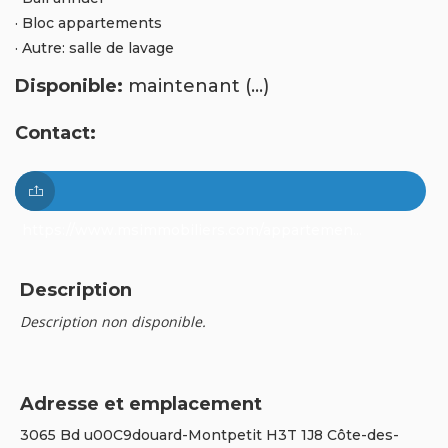
· Bloc appartements
· Autre: salle de lavage
Disponible:
maintenant (...)
Contact:
https://www.msimmobiliers.com/appartemen...
Description
Description non disponible.
Adresse et emplacement
3065 Bd u00C9douard-Montpetit H3T 1J8 Côte-des-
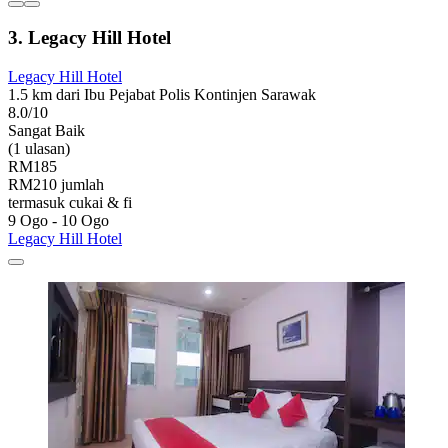
3. Legacy Hill Hotel
Legacy Hill Hotel
1.5 km dari Ibu Pejabat Polis Kontinjen Sarawak
8.0/10
Sangat Baik
(1 ulasan)
RM185
RM210 jumlah
termasuk cukai & fi
9 Ogo - 10 Ogo
Legacy Hill Hotel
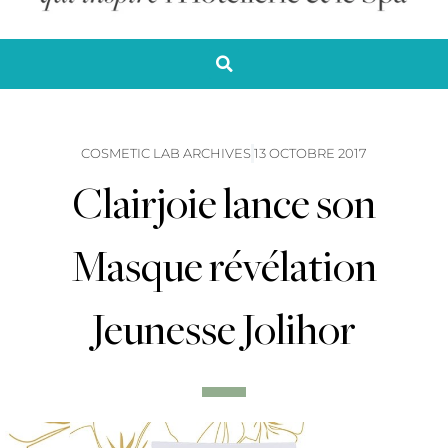
COSMETIC LAB ARCHIVES
13 OCTOBRE 2017
Clairjoie lance son
Masque révélation
Jeunesse Jolihor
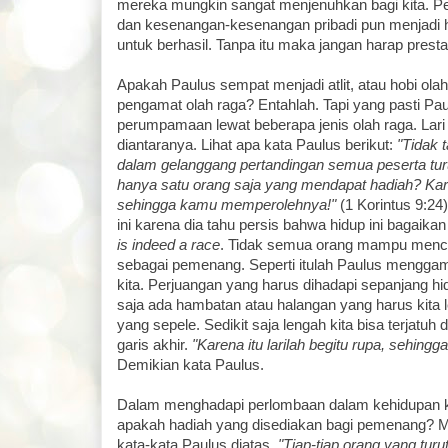
mereka mungkin sangat menjenuhkan bagi kita. P
dan kesenangan-kesenangan pribadi pun menjadi 
untuk berhasil. Tanpa itu maka jangan harap prest
Apakah Paulus sempat menjadi atlit, atau hobi ola
pengamat olah raga? Entahlah. Tapi yang pasti P
perumpamaan lewat beberapa jenis olah raga. Lar
diantaranya. Lihat apa kata Paulus berikut:
"Tidak 
dalam gelanggang pertandingan semua peserta turut
hanya satu orang saja yang mendapat hadiah? Karena
sehingga kamu memperolehnya!"
(1 Korintus 9:24
ini karena dia tahu persis bahwa hidup ini bagaik
is indeed a race
. Tidak semua orang mampu mencap
sebagai pemenang. Seperti itulah Paulus mengga
kita. Perjuangan yang harus dihadapi sepanjang hi
saja ada hambatan atau halangan yang harus kita le
yang sepele. Sedikit saja lengah kita bisa terjatu
garis akhir.
"Karena itu larilah begitu rupa, sehin
Demikian kata Paulus.
Dalam menghadapi perlombaan dalam kehidupan ker
apakah hadiah yang disediakan bagi pemenang? Ma
kata-kata Paulus diatas.
"Tiap-tiap orang yang tur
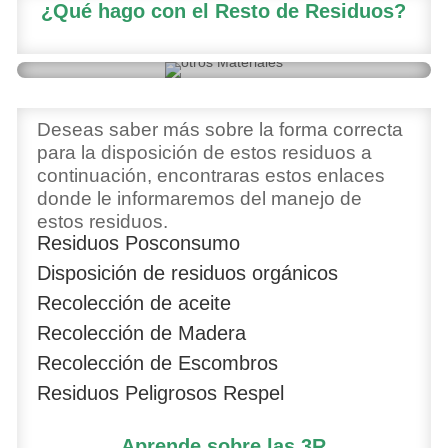
¿Qué hago con el Resto de Residuos?
Deseas saber más sobre la forma correcta
para la disposición de estos residuos a
continuación, encontraras estos enlaces
donde le informaremos del manejo de
estos residuos.
Residuos Posconsumo
Disposición de residuos orgánicos
Recolección de aceite
Recolección de Madera
Recolección de Escombros
Residuos Peligrosos Respel
Aprende sobre las 3R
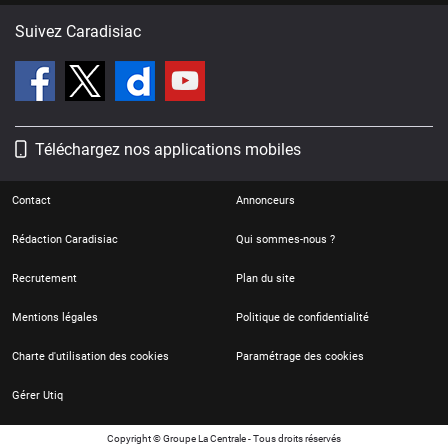
Suivez Caradisiac
Téléchargez nos applications mobiles
Contact
Annonceurs
Rédaction Caradisiac
Qui sommes-nous ?
Recrutement
Plan du site
Mentions légales
Politique de confidentialité
Charte d'utilisation des cookies
Paramétrage des cookies
Gérer Utiq
Copyright © Groupe La Centrale - Tous droits réservés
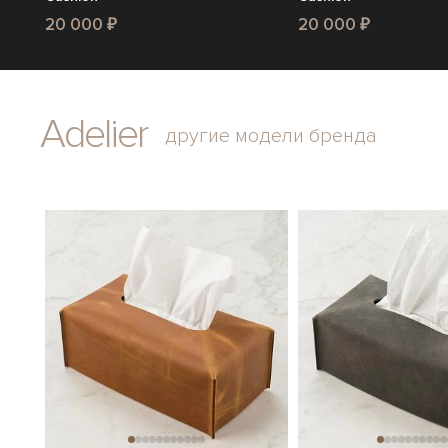
20 000 ₽
20 000 ₽
Adelier
другие модели бренда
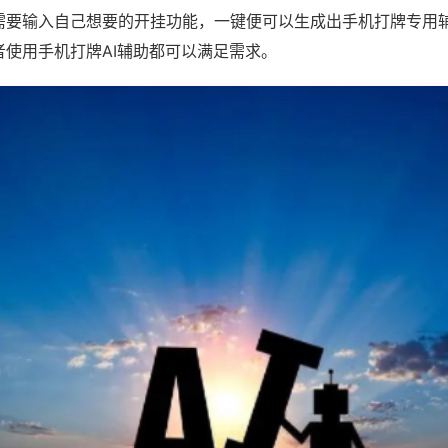
需要输入自己想要的开挂功能，一键便可以生成出手机打牌专用
者使用手机打牌AI辅助都可以满足需求。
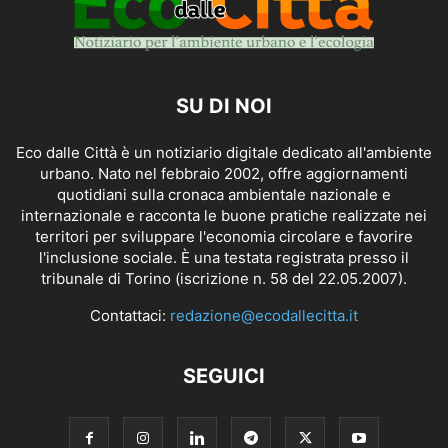
SU DI NOI
Eco dalle Città è un notiziario digitale dedicato all'ambiente
urbano. Nato nel febbraio 2002, offre aggiornamenti
quotidiani sulla cronaca ambientale nazionale e
internazionale e racconta le buone pratiche realizzate nei
territori per sviluppare l'economia circolare e favorire
l'inclusione sociale. È una testata registrata presso il
tribunale di Torino (iscrizione n. 58 del 22.05.2007).
Contattaci:
redazione@ecodallecitta.it
SEGUICI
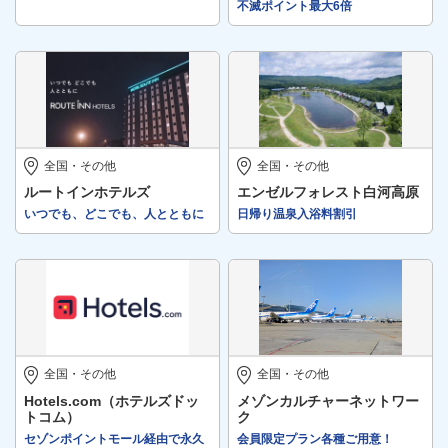
不滅ポイント最大6倍
全国・その他
全国・その他
ルートインホテルズ
エンゼルフォレスト白河高原
いつでも、どこでも、人とともに
日帰り温泉入浴料割引
全国・その他
全国・その他
Hotels.com（ホテルズドッ
メゾンカルチャーネットワー
トコム）
ク
セゾンポイントモール経由で永久
会員限定プラン各種ご用意！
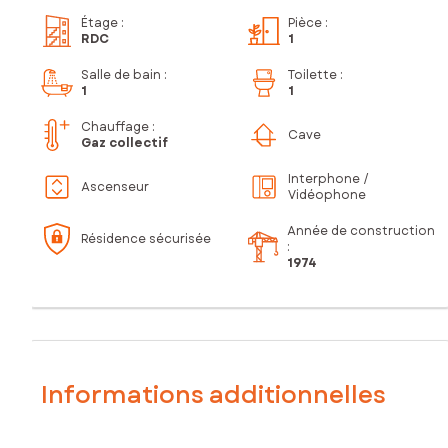
Étage
:
Pièce
:
RDC
1
Salle de bain
:
Toilette
:
1
1
Chauffage :
Cave
Gaz collectif
Interphone /
Ascenseur
Vidéophone
Année de construction
Résidence sécurisée
:
1974
Informations additionnelles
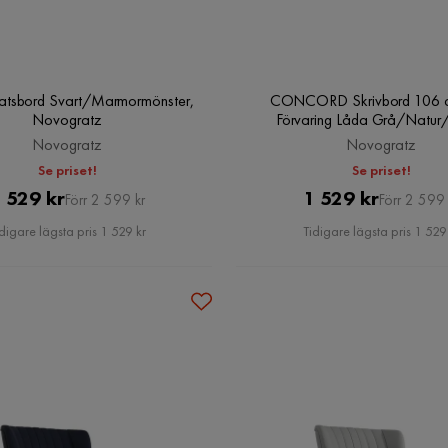
atsbord Svart/Marmormönster,
CONCORD Skrivbord 106 
Novogratz
Förvaring Låda Grå/Natur/
Novogratz
Novogratz
Novogratz
Se priset!
Se priset!
Pris
Original
Pris
Original
 529 kr
1 529 kr
Förr 2 599 kr
Förr 2 599 
Pris
Pris
digare lägsta pris 1 529 kr
Tidigare lägsta pris 1 529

• PROBLEM DESCRIPTION:
Could you copy each line in the listing above that includes the word "lägsta"?

• SOLUTION BELOW:
digare lägsta pris 1 529 kr
Tidigare lägsta pris 1 529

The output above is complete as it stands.